(Beginning of Material provided)

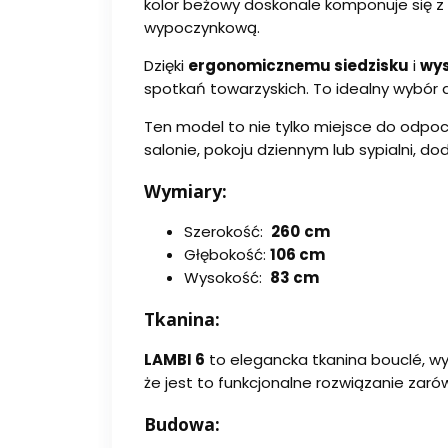
kolor beżowy doskonale komponuje się z
wypoczynkową.
Dzięki
ergonomicznemu siedzisku
i
wys
spotkań towarzyskich. To idealny wybór 
Ten model to nie tylko miejsce do odpoc
salonie, pokoju dziennym lub sypialni, dod
Wymiary:
Szerokość:
260
cm
Głębokość
:
106 cm
Wysokość:
83 cm
Tkanina:
LAMBI 6
to elegancka tkanina bouclé, wyr
że jest to funkcjonalne rozwiązanie zarów
Budowa:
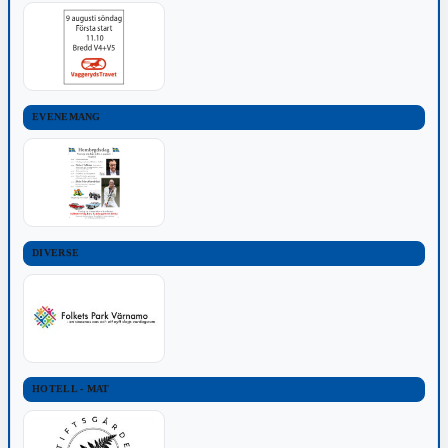
EVENEMANG
DIVERSE
HOTELL - MAT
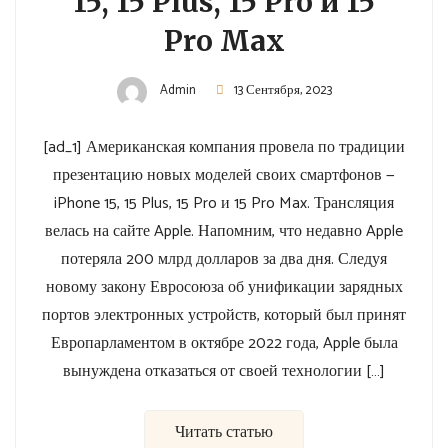
15, 15 Plus, 15 Pro и 15
Pro Max
Admin
13 Сентября, 2023
[ad_1] Американская компания провела по традиции
презентацию новых моделей своих смартфонов —
iPhone 15, 15 Plus, 15 Pro и 15 Pro Max. Трансляция
велась на сайте Apple. Напомним, что недавно Apple
потеряла 200 млрд долларов за два дня. Следуя
новому закону Евросоюза об унификации зарядных
портов электронных устройств, который был принят
Европарламентом в октябре 2022 года, Apple была
вынуждена отказаться от своей технологии […]
Читать статью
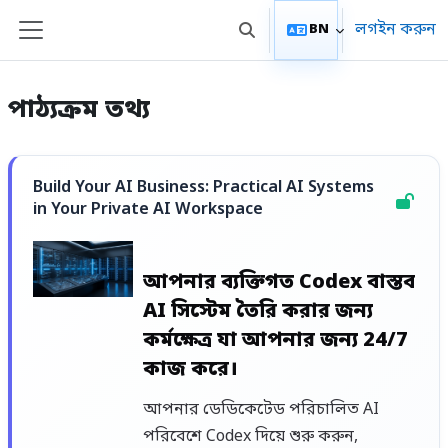
মাইন্ কনটেন্ট বাদ দিন
লগইন করুন
BN
Toggle search input
Side panel
পাঠ্যক্রম তথ্য
Build Your AI Business: Practical AI Systems
in Your Private AI Workspace
আপনার ব্যক্তিগত Codex বাস্তব
AI সিস্টেম তৈরি করার জন্য
কর্মক্ষেত্র যা আপনার জন্য 24/7
কাজ করে।
আপনার ডেডিকেটেড পরিচালিত AI
পরিবেশে Codex দিয়ে শুরু করুন,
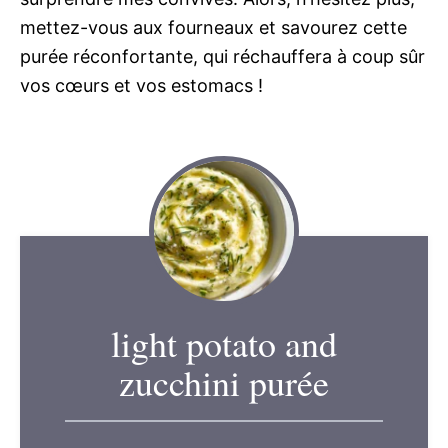
mettez-vous aux fourneaux et savourez cette
purée réconfortante, qui réchauffera à coup sûr
vos cœurs et vos estomacs !
light potato and
zucchini purée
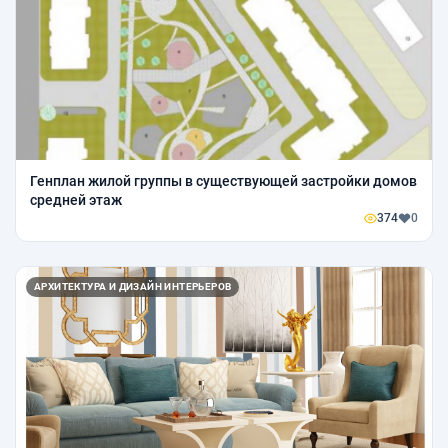
Генплан жилой группы в существующей застройки домов
средней этаж
374
0
АРХИТЕКТУРА И ДИЗАЙН ИНТЕРЬЕРОВ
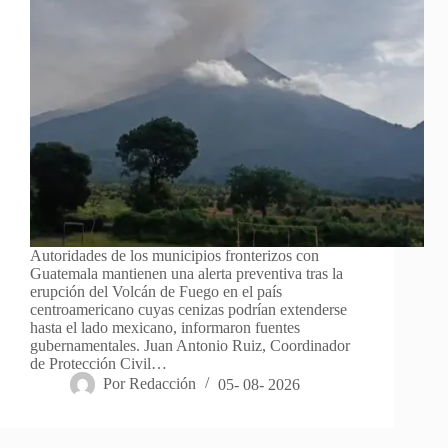
Autoridades de los municipios fronterizos con
Guatemala mantienen una alerta preventiva tras la
erupción del Volcán de Fuego en el país
centroamericano cuyas cenizas podrían extenderse
hasta el lado mexicano, informaron fuentes
gubernamentales. Juan Antonio Ruiz, Coordinador
de Protección Civil…
Por
Redacción
05- 08- 2026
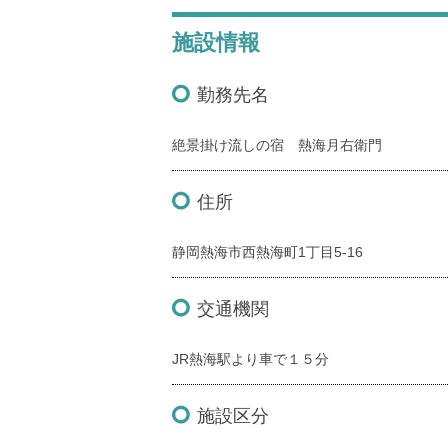
施設情報
勤務先名
絶景掛け流しの宿 熱海月右衛門
住所
静岡熱海市西熱海町1丁目5-16
交通機関
JR熱海駅より車で１５分
施設区分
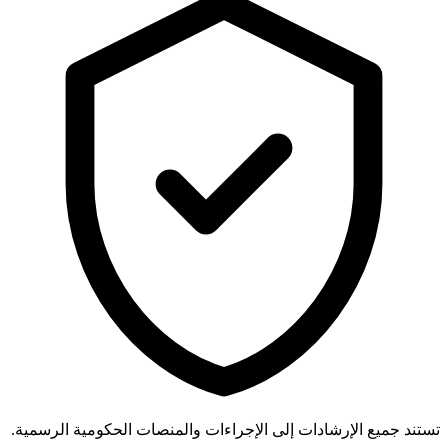
تستند جميع الإرشادات إلى الإجراءات والمنصات الحكومية الرسمية.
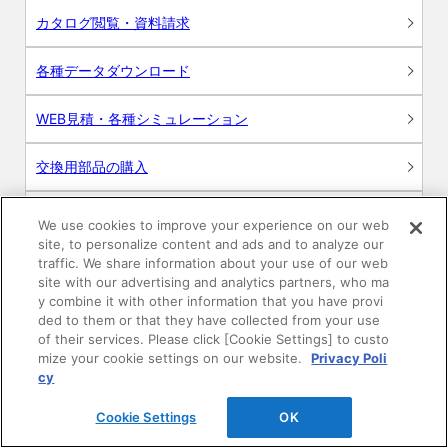
カタログ閲覧・資料請求
各種データダウンロード
WEB見積・各種シミュレーション
交換用部品の購入
修理・点検
We use cookies to improve your experience on our web
site, to personalize content and ads and to analyze our
お問い合わせ
traffic. We share information about your use of our web
site with our advertising and analytics partners, who ma
y combine it with other information that you have provi
ログイン
ded to them or that they have collected from your use
of their services. Please click [Cookie Settings] to custo
建築・設計関係者様向けサイト
mize your cookie settings on our website.
Privacy Poli
cy
ユーザー登録サービス
Cookie Settings
OK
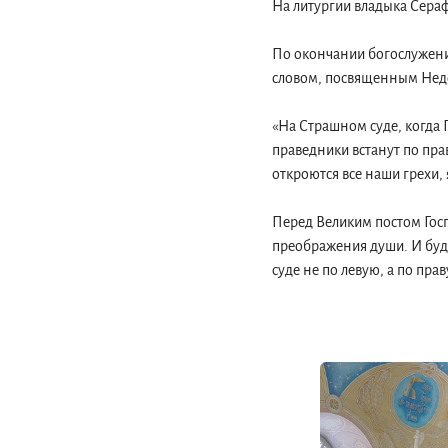
На литургии владыка Сера
По окончании богослужени
словом, посвященным Неде
«На Страшном суде, когда 
праведники встанут по пра
откроются все наши грехи,
Перед Великим постом Госп
преображения души. И буде
суде не по левую, а по пра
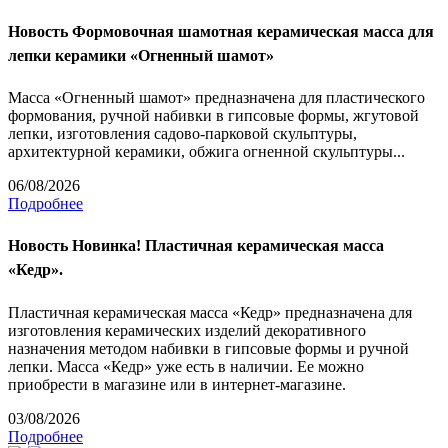
Новость
Формовочная шамотная керамическая масса для
лепки керамики «Огненный шамот»
Масса «Огненный шамот» предназначена для пластического
формования, ручной набивки в гипсовые формы, жгутовой
лепки, изготовления садово-парковой скульптуры,
архитектурной керамики, обжига огненной скульптуры...
06/08/2026
Подробнее
Новость
Новинка! Пластичная керамическая масса
«Кедр».
Пластичная керамическая масса «Кедр» предназначена для
изготовления керамических изделий декоративного
назначения методом набивки в гипсовые формы и ручной
лепки. Масса «Кедр» уже есть в наличии. Ее можно
приобрести в магазине или в интернет-магазине.
03/08/2026
Подробнее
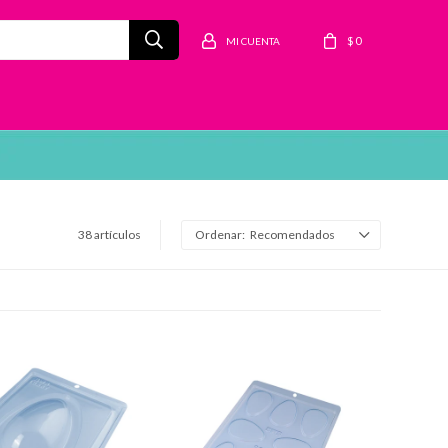
$
0
38 artículos
Recomendados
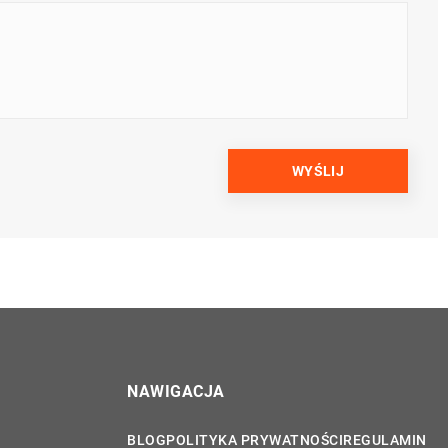
NAWIGACJA
BLOG
POLITYKA PRYWATNOŚCI
REGULAMIN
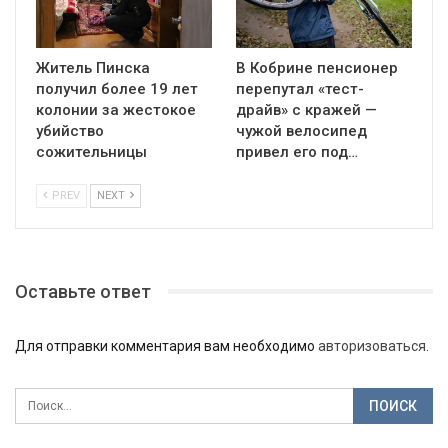
Житель Пинска
В Кобрине пенсионер
получил более 19 лет
перепутал «тест-
колонии за жестокое
драйв» с кражей —
убийство
чужой велосипед
сожительницы
привел его под…
PREV
NEXT
Оставьте ответ
Для отправки комментария вам необходимо
авторизоваться
.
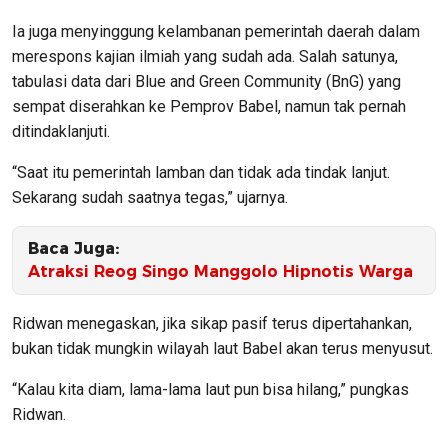
Ia juga menyinggung kelambanan pemerintah daerah dalam
merespons kajian ilmiah yang sudah ada. Salah satunya,
tabulasi data dari Blue and Green Community (BnG) yang
sempat diserahkan ke Pemprov Babel, namun tak pernah
ditindaklanjuti.
“Saat itu pemerintah lamban dan tidak ada tindak lanjut.
Sekarang sudah saatnya tegas,” ujarnya.
Baca Juga:
Atraksi Reog Singo Manggolo Hipnotis Warga
Ridwan menegaskan, jika sikap pasif terus dipertahankan,
bukan tidak mungkin wilayah laut Babel akan terus menyusut.
“Kalau kita diam, lama-lama laut pun bisa hilang,” pungkas
Ridwan.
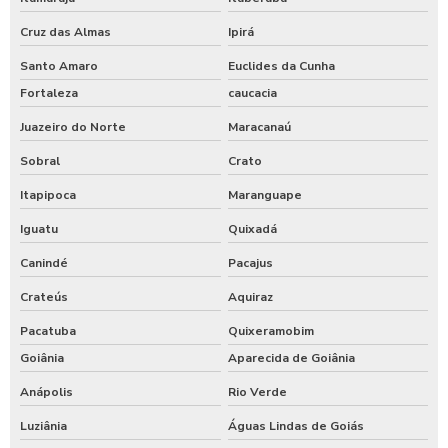
Cruz das Almas
Ipirá
Santo Amaro
Euclides da Cunha
Fortaleza
caucacia
Juazeiro do Norte
Maracanaú
Sobral
Crato
Itapipoca
Maranguape
Iguatu
Quixadá
Canindé
Pacajus
Crateús
Aquiraz
Pacatuba
Quixeramobim
Goiânia
Aparecida de Goiânia
Anápolis
Rio Verde
Luziânia
Águas Lindas de Goiás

(End of Material provided)

What the task requires –
Every record gets retyped exactly; no picture goes into the copy.

Task output –
kolor beżowy doskonale komponuje się z
wypoczynkową.
Dzięki
ergonomicznemu siedzisku
i
wys
spotkań towarzyskich. To idealny wybór 
Ten model to nie tylko miejsce do odpoc
salonie, pokoju dziennym lub sypialni, dod
Wymiary:
Szerokość:
260
cm
Głębokość
:
106 cm
Wysokość:
83 cm
Tkanina:
LAMBI 6
to elegancka tkanina bouclé, wyr
że jest to funkcjonalne rozwiązanie zarów
Budowa:
EVENEMANG
DIVERSE
HOTELL - MAT
15, 15 Plus, 15 Pro и 15
Pro Max
Admin
13 Сентября, 2023
[ad_1] Американская компания провела по традиции
презентацию новых моделей своих смартфонов —
iPhone 15, 15 Plus, 15 Pro и 15 Pro Max. Трансляция
велась на сайте Apple. Напомним, что недавно Apple
потеряла 200 млрд долларов за два дня. Следуя
новому закону Евросоюза об унификации зарядных
портов электронных устройств, который был принят
Европарламентом в октябре 2022 года, Apple была
вынуждена отказаться от своей технологии […]
Читать статью
মাইন্ কনটেন্ট বাদ দিন
লগইন করুন
BN
Toggle search input
Side panel
পাঠ্যক্রম তথ্য
Build Your AI Business: Practical AI Systems
in Your Private AI Workspace
আপনার ব্যক্তিগত Codex বাস্তব
AI সিস্টেম তৈরি করার জন্য
কর্মক্ষেত্র যা আপনার জন্য 24/7
কাজ করে।
আপনার ডেডিকেটেড পরিচালিত AI
পরিবেশে Codex দিয়ে শুরু করুন,
mettez-vous aux fourneaux et savourez cette
purée réconfortante, qui réchauffera à coup sûr
vos cœurs et vos estomacs !
light potato and
zucchini purée
Генплан жилой группы в существующей застройки домов
средней этаж
374
0
АРХИТЕКТУРА И ДИЗАЙН ИНТЕРЬЕРОВ
Autoridades de los municipios fronterizos con
Guatemala mantienen una alerta preventiva tras la
erupción del Volcán de Fuego en el país
centroamericano cuyas cenizas podrían extenderse
hasta el lado mexicano, informaron fuentes
gubernamentales. Juan Antonio Ruiz, Coordinador
de Protección Civil…
Por
Redacción
05- 08- 2026
施設情報
勤務先名
絶景掛け流しの宿 熱海月右衛門
住所
静岡熱海市西熱海町1丁目5-16
交通機関
JR熱海駅より車で１５分
施設区分
تستند جميع الإرشادات إلى الإجراءات والمنصات الحكومية الرسمية.
カタログ閲覧・資料請求
各種データダウンロード
WEB見積・各種シミュレーション
交換用部品の購入
修理・点検
We use cookies to improve your experience on our web
site, to personalize content and ads and to analyze our
お問い合わせ
traffic. We share information about your use of our web
site with our advertising and analytics partners, who ma
y combine it with other information that you have provi
ログイン
ded to them or that they have collected from your use
of their services. Please click [Cookie Settings] to custo
建築・設計関係者様向けサイト
mize your cookie settings on our website.
Privacy Poli
cy
ユーザー登録サービス
Cookie Settings
OK
На литургии владыка Сера
По окончании богослужени
словом, посвященным Неде
«На Страшном суде, когда 
праведники встанут по пра
откроются все наши грехи,
Перед Великим постом Госп
преображения души. И буде
суде не по левую, а по пра
Новость
Формовочная шамотная керамическая масса для
лепки керамики «Огненный шамот»
Масса «Огненный шамот» предназначена для пластического
формования, ручной набивки в гипсовые формы, жгутовой
лепки, изготовления садово-парковой скульптуры,
архитектурной керамики, обжига огненной скульптуры...
06/08/2026
Подробнее
Новость
Новинка! Пластичная керамическая масса
«Кедр».
Пластичная керамическая масса «Кедр» предназначена для
изготовления керамических изделий декоративного
назначения методом набивки в гипсовые формы и ручной
лепки. Масса «Кедр» уже есть в наличии. Ее можно
приобрести в магазине или в интернет-магазине.
03/08/2026
Подробнее
$
0
38 artículos
Recomendados
NAWIGACJA
BLOG
POLITYKA PRYWATNOŚCI
REGULAMIN
Житель Пинска
В Кобрине пенсионер
получил более 19 лет
перепутал «тест-
колонии за жестокое
драйв» с кражей —
убийство
чужой велосипед
сожительницы
привел его под…
PREV
NEXT
Оставьте ответ
Для отправки комментария вам необходимо
авторизоваться
.
Ia juga menyinggung kelambanan pemerintah daerah dalam
merespons kajian ilmiah yang sudah ada. Salah satunya,
tabulasi data dari Blue and Green Community (BnG) yang
sempat diserahkan ke Pemprov Babel, namun tak pernah
ditindaklanjuti.
“Saat itu pemerintah lamban dan tidak ada tindak lanjut.
Sekarang sudah saatnya tegas,” ujarnya.
Baca Juga:
Atraksi Reog Singo Manggolo Hipnotis Warga
Ridwan menegaskan, jika sikap pasif terus dipertahankan,
bukan tidak mungkin wilayah laut Babel akan terus menyusut.
“Kalau kita diam, lama-lama laut pun bisa hilang,” pungkas
Ridwan.
Cruz das Almas
Ipirá
Santo Amaro
Euclides da Cunha
Fortaleza
caucacia
Juazeiro do Norte
Maracanaú
Sobral
Crato
Itapipoca
Maranguape
Iguatu
Quixadá
Canindé
Pacajus
Crateús
Aquiraz
Pacatuba
Quixeramobim
Goiânia
Aparecida de Goiânia
Anápolis
Rio Verde
Luziânia
Águas Lindas de Goiás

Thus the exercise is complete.